(Saved entries)
*** Block opens ***

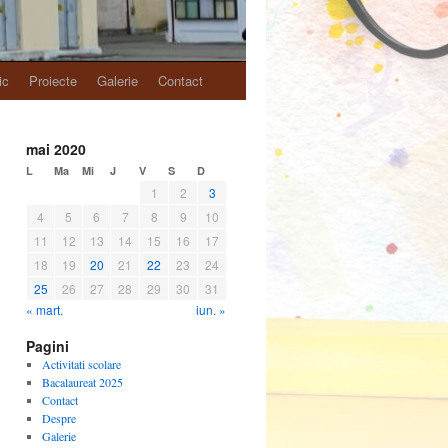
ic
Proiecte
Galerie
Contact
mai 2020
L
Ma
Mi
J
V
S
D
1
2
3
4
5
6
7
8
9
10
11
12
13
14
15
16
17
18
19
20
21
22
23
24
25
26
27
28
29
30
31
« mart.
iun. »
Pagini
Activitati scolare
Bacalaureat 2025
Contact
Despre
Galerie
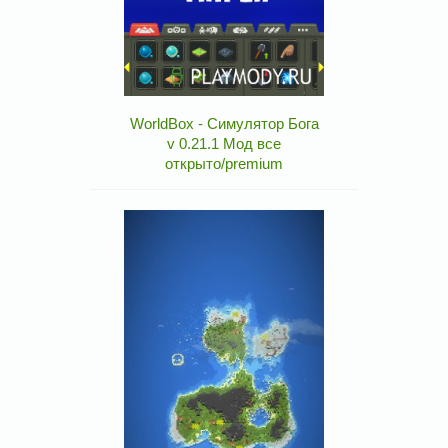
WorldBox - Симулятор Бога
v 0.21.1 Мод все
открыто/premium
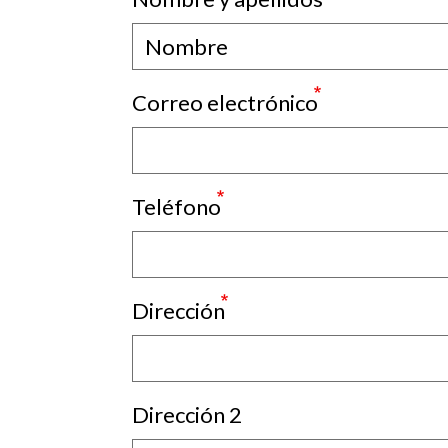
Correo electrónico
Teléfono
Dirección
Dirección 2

*** Block closes ***
*** Block opens ***

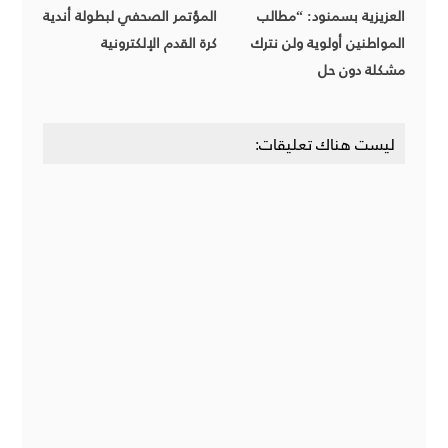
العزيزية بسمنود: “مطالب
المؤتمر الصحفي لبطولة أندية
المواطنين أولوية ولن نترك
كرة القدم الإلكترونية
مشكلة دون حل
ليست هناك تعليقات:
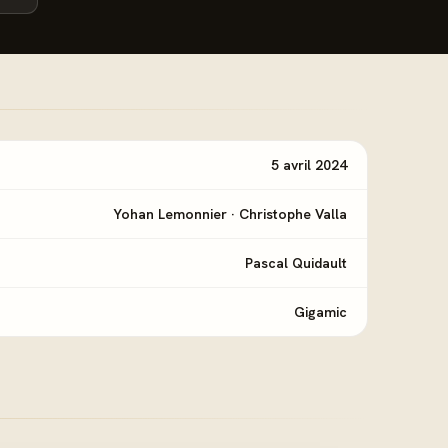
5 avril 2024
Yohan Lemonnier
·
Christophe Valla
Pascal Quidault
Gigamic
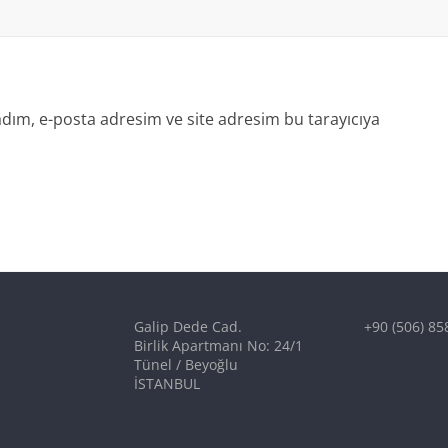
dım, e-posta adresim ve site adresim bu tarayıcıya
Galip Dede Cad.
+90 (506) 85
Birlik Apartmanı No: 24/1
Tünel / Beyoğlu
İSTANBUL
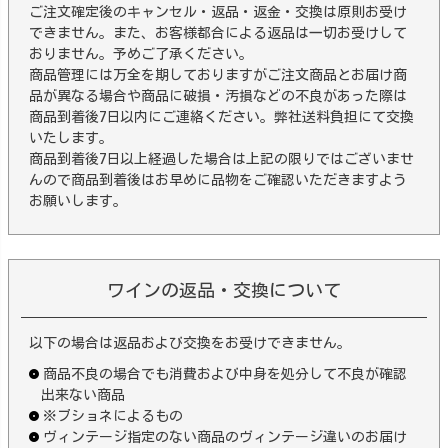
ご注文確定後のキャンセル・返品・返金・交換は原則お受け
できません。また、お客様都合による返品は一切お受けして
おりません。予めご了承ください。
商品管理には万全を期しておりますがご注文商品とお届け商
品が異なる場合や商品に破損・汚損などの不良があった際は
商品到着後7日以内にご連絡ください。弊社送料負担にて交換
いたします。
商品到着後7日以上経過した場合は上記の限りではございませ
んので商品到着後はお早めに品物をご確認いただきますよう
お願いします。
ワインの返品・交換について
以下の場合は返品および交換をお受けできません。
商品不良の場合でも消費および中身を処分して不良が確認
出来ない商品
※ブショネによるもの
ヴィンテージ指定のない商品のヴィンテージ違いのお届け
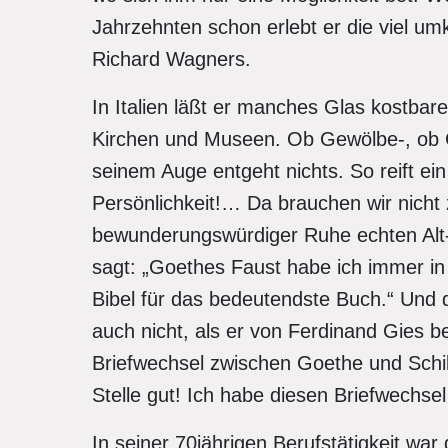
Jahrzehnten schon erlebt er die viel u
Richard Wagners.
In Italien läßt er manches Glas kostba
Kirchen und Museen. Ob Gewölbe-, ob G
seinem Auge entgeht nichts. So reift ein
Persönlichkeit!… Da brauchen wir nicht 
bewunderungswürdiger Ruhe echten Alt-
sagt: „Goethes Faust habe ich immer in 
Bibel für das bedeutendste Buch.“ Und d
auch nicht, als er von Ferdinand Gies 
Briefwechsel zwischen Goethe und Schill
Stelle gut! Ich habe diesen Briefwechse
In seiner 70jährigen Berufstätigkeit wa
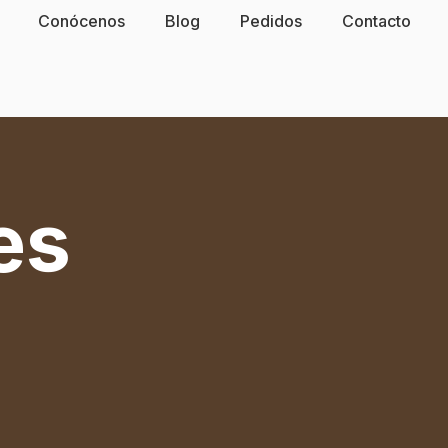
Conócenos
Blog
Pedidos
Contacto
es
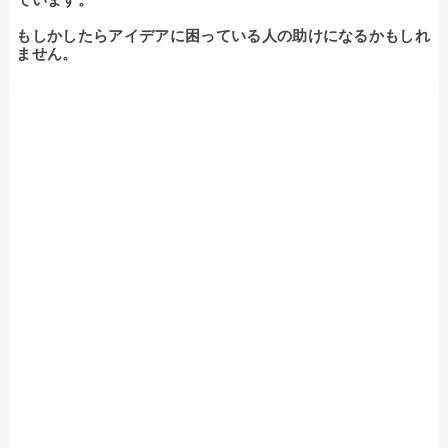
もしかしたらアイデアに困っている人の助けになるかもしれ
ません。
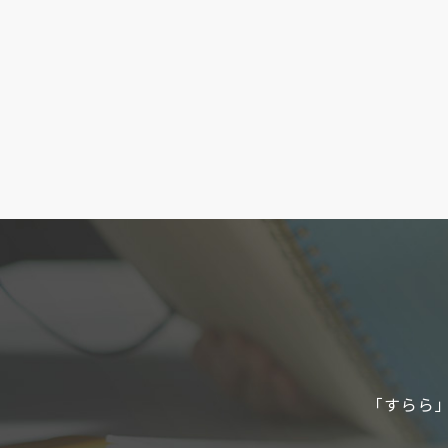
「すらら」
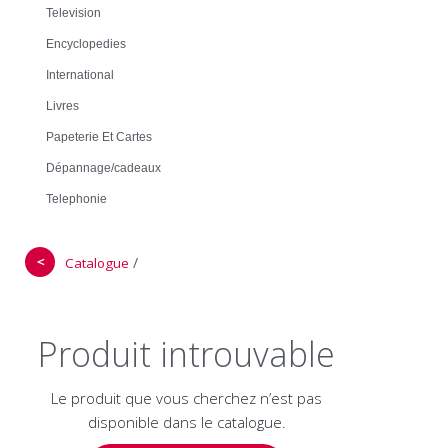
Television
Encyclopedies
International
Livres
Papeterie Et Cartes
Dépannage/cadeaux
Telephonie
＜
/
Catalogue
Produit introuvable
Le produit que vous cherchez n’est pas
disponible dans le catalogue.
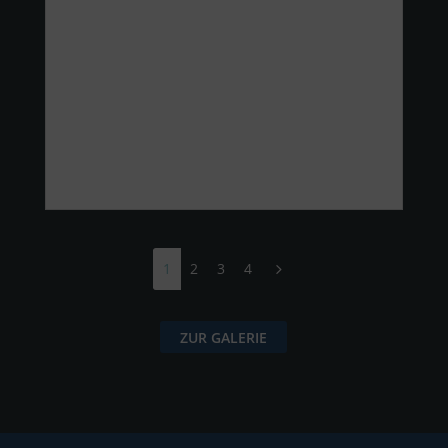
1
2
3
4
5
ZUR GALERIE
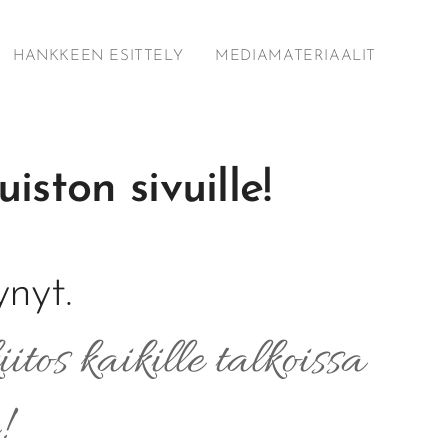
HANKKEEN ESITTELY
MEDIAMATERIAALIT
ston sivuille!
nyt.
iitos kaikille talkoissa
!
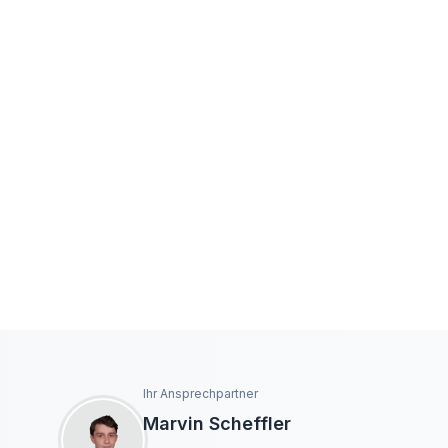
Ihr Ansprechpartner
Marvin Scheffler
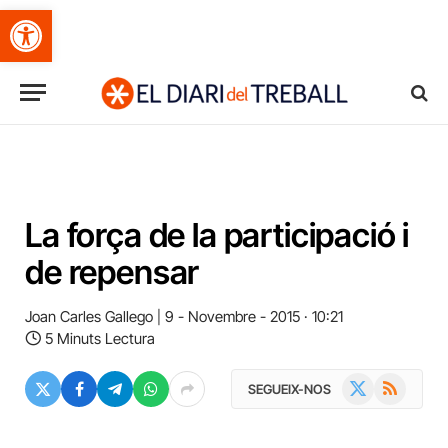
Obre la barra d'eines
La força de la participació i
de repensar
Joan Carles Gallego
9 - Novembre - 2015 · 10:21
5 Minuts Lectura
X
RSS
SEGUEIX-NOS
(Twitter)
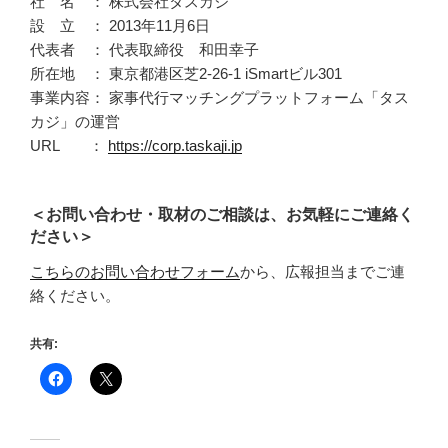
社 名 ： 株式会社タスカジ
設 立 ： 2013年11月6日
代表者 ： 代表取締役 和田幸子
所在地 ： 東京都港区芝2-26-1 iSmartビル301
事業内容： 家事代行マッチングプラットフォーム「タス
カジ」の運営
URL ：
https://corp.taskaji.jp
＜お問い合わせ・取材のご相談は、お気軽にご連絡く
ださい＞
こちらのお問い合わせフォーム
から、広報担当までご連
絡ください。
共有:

*** Block closes ***
*** Block opens ***

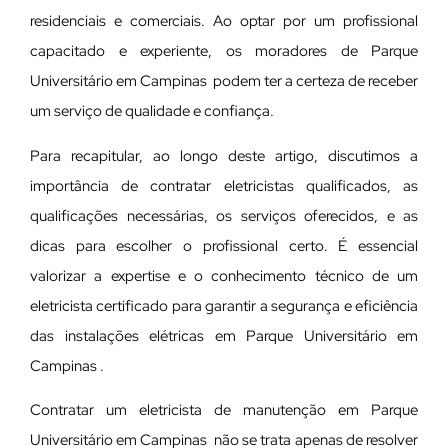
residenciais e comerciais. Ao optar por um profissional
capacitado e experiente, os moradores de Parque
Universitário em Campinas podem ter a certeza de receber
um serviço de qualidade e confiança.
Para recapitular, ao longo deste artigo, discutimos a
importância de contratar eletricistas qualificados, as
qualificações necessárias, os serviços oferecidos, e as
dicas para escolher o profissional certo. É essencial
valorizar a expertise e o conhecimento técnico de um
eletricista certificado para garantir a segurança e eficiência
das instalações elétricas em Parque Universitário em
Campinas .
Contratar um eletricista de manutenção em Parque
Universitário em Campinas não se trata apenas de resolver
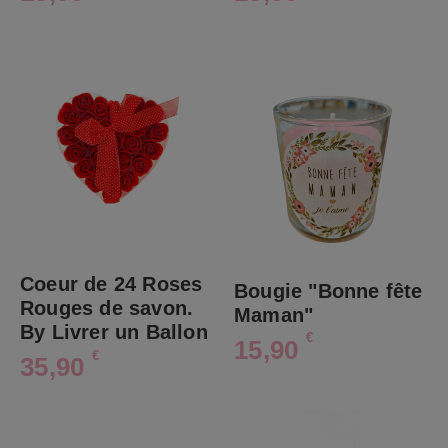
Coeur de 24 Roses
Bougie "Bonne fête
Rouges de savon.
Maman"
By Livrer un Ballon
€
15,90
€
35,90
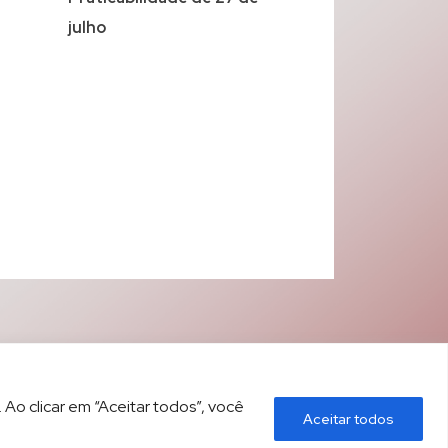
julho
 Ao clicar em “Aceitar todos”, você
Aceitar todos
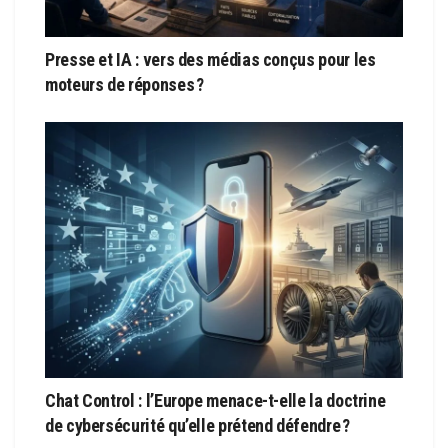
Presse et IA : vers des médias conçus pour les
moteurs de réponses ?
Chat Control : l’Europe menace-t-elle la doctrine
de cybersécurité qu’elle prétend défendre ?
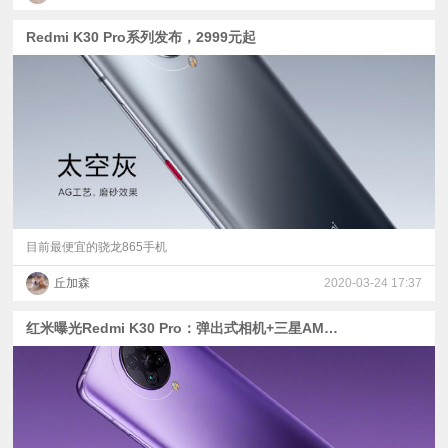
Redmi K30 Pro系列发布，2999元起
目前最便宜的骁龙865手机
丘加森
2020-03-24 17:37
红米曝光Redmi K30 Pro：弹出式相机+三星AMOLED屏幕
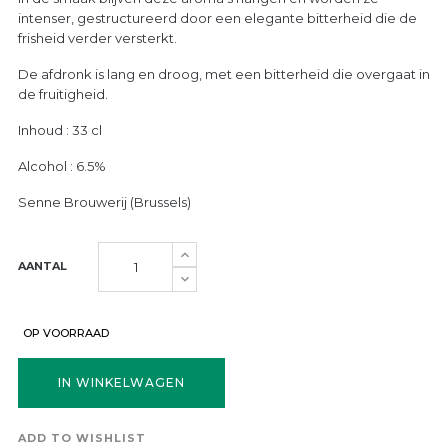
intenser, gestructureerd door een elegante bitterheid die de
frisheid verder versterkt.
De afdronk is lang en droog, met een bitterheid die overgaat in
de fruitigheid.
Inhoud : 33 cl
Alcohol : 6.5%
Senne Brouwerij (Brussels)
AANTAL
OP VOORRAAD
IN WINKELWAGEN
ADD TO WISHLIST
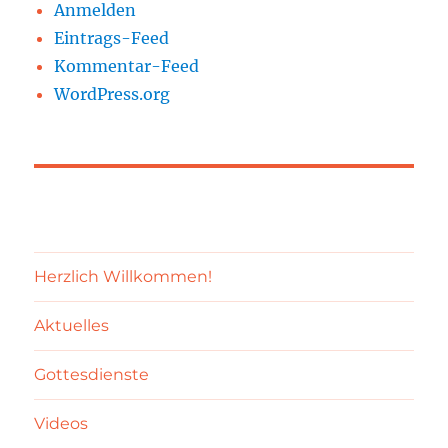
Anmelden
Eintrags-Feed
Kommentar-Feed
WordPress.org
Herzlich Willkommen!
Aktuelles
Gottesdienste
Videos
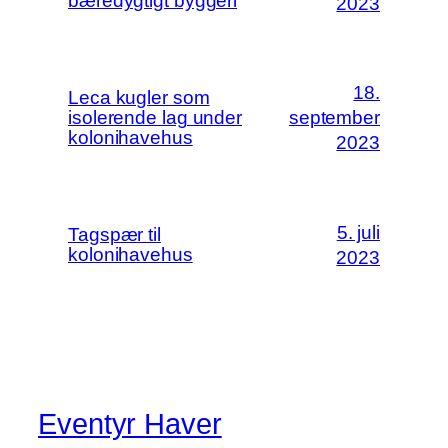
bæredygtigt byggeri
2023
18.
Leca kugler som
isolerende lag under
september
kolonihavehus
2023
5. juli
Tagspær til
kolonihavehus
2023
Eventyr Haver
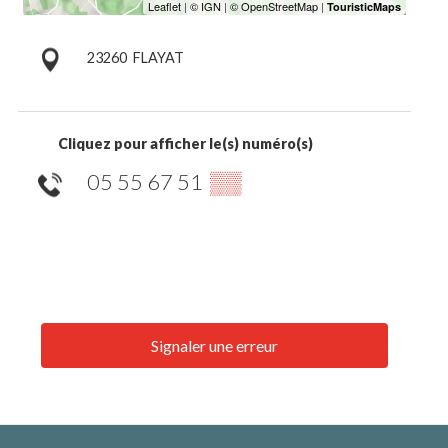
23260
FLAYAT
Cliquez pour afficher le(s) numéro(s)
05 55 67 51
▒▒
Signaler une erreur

*** Block closes ***

Where in the entries does the word "Campinas" occur? Copy out each line that has it.

Universitário em Campinas podem ter a certeza de receber
Campinas .
Universitário em Campinas não se trata apenas de resolver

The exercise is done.